## [PROBLEM TO SOLVE]
Scan the data below. Pull out each line where "Andrzej" occurs.

DATA PROVIDED START

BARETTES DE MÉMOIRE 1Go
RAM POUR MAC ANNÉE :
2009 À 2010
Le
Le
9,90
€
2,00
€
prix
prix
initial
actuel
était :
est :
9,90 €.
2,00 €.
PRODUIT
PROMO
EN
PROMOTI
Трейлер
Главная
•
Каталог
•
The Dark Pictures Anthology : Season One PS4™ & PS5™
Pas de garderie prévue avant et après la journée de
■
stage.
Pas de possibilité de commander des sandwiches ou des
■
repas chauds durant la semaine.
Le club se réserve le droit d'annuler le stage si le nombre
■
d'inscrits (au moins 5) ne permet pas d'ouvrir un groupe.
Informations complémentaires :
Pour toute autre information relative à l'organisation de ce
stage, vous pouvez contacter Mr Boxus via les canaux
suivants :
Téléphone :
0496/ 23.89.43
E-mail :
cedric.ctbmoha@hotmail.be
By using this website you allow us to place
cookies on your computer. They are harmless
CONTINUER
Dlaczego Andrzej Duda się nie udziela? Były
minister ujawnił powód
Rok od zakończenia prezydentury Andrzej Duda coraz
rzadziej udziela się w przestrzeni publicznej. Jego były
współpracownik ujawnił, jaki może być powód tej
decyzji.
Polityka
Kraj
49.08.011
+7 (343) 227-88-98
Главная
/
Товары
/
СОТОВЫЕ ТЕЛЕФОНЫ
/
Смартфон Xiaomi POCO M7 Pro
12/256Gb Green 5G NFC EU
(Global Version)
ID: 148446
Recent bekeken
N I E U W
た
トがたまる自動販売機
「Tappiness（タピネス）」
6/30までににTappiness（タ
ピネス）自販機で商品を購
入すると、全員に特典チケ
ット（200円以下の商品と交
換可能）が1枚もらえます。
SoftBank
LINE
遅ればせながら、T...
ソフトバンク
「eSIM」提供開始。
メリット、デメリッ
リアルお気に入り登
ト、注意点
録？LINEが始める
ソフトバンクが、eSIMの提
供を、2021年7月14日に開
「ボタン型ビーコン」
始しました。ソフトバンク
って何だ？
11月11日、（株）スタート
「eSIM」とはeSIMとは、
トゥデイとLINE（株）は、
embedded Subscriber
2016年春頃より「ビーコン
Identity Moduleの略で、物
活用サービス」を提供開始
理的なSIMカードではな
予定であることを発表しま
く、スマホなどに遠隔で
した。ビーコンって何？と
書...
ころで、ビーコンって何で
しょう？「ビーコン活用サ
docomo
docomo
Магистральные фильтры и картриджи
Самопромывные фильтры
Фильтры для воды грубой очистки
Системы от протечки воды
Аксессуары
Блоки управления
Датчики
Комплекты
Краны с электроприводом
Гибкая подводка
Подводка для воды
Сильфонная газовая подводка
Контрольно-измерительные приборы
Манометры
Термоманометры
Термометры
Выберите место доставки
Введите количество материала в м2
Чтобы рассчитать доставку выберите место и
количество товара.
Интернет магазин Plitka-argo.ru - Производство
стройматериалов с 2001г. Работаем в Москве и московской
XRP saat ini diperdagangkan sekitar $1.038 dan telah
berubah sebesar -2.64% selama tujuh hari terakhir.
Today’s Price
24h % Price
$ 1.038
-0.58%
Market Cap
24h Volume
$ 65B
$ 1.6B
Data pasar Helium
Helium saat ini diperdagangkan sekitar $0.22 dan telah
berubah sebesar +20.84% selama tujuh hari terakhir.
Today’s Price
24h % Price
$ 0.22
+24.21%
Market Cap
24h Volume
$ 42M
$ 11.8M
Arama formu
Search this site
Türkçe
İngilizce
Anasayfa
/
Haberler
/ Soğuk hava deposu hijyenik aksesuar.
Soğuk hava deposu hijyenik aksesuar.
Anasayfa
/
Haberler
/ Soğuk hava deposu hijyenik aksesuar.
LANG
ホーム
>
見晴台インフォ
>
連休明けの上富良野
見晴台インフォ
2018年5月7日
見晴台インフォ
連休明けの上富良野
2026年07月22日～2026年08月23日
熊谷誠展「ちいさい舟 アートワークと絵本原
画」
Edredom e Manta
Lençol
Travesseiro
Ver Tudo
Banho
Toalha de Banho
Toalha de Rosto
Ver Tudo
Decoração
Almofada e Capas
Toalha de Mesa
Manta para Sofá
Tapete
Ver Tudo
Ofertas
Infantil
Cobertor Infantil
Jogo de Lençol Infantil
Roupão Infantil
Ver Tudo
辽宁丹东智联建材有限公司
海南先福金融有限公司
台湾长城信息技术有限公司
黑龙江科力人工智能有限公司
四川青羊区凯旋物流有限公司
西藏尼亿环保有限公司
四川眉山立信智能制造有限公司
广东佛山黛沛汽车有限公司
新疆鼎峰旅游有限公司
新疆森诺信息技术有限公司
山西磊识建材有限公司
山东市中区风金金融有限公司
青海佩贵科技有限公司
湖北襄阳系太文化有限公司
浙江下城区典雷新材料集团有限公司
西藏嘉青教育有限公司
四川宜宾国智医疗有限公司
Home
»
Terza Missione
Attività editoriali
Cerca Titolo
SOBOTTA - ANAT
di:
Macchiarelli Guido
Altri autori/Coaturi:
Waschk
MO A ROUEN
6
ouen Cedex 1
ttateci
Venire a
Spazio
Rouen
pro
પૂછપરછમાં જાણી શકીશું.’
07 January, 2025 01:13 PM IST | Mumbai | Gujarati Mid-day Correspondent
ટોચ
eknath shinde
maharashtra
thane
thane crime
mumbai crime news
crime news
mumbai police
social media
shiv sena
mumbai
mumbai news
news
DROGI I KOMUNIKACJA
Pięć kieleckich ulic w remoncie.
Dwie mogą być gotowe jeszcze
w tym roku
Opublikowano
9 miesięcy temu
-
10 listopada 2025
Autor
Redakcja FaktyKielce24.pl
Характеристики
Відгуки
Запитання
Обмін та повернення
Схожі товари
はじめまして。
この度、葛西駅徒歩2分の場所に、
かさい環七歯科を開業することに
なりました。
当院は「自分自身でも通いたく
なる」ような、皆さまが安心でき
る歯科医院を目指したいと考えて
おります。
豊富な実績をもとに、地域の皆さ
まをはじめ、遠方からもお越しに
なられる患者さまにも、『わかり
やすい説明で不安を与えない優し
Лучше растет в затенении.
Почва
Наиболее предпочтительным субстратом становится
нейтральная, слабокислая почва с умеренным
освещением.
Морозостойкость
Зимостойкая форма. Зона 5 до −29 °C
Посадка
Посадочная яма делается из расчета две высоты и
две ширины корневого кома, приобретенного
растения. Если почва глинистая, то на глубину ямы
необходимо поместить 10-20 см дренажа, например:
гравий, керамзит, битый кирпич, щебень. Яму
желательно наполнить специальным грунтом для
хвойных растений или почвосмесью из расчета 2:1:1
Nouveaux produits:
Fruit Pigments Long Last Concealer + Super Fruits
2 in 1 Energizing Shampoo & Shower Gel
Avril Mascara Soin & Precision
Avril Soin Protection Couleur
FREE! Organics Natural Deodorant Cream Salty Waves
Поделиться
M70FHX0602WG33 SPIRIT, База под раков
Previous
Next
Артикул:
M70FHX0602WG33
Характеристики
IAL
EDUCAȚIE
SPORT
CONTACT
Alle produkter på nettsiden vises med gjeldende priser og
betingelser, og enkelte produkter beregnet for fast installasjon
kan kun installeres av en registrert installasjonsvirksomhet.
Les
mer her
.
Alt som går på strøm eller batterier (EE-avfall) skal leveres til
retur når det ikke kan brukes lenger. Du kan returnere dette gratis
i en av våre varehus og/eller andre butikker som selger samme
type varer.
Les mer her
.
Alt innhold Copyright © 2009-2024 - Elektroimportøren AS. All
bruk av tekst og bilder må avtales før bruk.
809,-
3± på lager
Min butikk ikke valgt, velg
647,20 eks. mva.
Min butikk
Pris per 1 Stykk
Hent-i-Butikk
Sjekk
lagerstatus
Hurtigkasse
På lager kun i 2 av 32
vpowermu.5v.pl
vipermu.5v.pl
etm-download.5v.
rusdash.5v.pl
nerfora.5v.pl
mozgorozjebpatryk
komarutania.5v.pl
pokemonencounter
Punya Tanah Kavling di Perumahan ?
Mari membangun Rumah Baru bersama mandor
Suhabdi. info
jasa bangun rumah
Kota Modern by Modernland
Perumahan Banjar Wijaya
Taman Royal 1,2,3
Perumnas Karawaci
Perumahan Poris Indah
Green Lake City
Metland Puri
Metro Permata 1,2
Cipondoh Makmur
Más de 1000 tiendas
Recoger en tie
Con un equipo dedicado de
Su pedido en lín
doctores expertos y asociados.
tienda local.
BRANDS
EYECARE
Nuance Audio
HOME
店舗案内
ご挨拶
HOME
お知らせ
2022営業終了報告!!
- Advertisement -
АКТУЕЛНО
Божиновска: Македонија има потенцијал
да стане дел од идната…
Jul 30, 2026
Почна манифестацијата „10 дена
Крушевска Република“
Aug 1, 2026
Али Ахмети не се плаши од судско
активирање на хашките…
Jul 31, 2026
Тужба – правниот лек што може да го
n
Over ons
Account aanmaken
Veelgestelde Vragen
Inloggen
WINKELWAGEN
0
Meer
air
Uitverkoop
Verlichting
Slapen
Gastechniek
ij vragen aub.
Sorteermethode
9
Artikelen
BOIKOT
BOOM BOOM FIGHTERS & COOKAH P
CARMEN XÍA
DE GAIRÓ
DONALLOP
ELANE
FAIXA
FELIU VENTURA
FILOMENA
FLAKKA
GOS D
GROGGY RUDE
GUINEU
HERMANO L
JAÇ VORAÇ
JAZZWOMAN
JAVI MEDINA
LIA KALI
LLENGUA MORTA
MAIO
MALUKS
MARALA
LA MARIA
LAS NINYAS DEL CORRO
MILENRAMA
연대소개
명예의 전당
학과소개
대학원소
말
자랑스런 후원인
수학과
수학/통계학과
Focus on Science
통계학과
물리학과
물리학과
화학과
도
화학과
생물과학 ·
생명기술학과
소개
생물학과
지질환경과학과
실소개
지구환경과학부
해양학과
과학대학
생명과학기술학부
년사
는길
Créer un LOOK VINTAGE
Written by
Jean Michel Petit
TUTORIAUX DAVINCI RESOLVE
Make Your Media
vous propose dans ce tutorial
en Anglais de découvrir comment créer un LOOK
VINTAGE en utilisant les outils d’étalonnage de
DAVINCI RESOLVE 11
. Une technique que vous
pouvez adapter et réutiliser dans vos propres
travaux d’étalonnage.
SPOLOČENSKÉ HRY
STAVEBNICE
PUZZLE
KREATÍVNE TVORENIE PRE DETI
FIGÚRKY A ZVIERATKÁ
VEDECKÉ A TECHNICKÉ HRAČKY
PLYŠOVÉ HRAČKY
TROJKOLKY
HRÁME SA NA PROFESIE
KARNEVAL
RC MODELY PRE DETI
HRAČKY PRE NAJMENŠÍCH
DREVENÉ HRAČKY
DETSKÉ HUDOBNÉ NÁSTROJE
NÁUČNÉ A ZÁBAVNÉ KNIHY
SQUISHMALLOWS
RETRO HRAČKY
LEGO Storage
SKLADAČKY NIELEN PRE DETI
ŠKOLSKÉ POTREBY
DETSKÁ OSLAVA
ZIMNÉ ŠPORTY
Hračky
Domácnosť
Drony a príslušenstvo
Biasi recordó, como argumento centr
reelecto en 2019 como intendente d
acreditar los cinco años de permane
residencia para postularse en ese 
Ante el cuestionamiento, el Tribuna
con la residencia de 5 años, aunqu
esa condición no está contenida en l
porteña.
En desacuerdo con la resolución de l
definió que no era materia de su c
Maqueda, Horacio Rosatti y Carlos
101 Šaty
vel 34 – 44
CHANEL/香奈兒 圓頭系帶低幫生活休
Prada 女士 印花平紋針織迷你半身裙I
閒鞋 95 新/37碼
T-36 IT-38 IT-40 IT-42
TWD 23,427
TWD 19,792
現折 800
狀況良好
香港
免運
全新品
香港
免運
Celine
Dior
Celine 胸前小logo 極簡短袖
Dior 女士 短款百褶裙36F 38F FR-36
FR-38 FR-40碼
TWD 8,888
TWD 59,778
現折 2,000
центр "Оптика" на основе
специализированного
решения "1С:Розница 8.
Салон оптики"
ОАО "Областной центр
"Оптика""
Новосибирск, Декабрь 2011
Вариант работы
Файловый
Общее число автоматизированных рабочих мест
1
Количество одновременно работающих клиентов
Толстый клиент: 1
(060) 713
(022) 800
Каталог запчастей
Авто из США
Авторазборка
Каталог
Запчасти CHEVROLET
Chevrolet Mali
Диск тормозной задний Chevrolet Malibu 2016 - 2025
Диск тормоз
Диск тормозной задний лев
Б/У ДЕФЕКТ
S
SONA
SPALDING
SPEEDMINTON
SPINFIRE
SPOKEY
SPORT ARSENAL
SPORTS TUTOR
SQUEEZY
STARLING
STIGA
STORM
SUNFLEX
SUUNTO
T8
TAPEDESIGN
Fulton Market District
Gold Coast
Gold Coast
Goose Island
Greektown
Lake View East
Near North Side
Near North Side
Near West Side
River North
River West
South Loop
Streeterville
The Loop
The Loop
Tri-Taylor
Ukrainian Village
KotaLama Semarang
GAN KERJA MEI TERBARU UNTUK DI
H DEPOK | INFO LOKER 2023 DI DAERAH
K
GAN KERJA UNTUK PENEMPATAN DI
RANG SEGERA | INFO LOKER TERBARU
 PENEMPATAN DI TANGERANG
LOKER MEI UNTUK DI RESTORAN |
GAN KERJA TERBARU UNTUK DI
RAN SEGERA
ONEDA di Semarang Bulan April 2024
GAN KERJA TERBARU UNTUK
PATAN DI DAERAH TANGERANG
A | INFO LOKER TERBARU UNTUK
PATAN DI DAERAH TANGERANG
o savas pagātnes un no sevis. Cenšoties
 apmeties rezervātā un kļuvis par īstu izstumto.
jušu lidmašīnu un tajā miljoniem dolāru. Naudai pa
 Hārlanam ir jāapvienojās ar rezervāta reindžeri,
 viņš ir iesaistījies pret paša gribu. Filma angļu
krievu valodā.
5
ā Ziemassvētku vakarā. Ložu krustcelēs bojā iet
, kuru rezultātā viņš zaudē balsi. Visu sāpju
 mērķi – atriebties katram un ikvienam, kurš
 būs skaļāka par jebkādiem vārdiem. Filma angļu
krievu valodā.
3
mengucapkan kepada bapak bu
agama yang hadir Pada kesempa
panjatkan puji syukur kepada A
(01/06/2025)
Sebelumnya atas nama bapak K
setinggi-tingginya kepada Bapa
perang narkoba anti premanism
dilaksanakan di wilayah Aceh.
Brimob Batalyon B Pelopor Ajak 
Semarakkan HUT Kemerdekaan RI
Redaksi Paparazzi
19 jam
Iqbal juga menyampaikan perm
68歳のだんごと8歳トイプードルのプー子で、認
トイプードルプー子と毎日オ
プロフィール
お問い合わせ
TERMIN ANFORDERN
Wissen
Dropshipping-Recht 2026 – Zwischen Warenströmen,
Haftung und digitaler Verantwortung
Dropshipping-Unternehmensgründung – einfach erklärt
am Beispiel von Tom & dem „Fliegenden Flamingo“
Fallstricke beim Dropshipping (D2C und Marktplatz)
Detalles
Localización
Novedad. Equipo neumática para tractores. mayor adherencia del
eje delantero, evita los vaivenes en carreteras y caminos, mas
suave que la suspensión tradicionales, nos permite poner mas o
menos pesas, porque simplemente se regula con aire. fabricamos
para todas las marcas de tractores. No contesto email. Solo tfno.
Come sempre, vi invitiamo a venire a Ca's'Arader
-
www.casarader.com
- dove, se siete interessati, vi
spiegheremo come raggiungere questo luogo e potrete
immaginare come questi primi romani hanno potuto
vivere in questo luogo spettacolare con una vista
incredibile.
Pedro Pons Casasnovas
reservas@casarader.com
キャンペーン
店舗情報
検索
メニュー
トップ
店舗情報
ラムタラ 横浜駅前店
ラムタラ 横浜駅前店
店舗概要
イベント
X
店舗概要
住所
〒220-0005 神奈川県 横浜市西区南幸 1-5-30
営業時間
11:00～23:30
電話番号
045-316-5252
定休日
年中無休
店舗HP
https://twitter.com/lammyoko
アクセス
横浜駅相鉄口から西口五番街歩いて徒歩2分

DATA PROVIDED END

## [TASK RESULT]
Dlaczego Andrzej Duda się nie udziela? Były
Rok od zakończenia prezydentury Andrzej Duda coraz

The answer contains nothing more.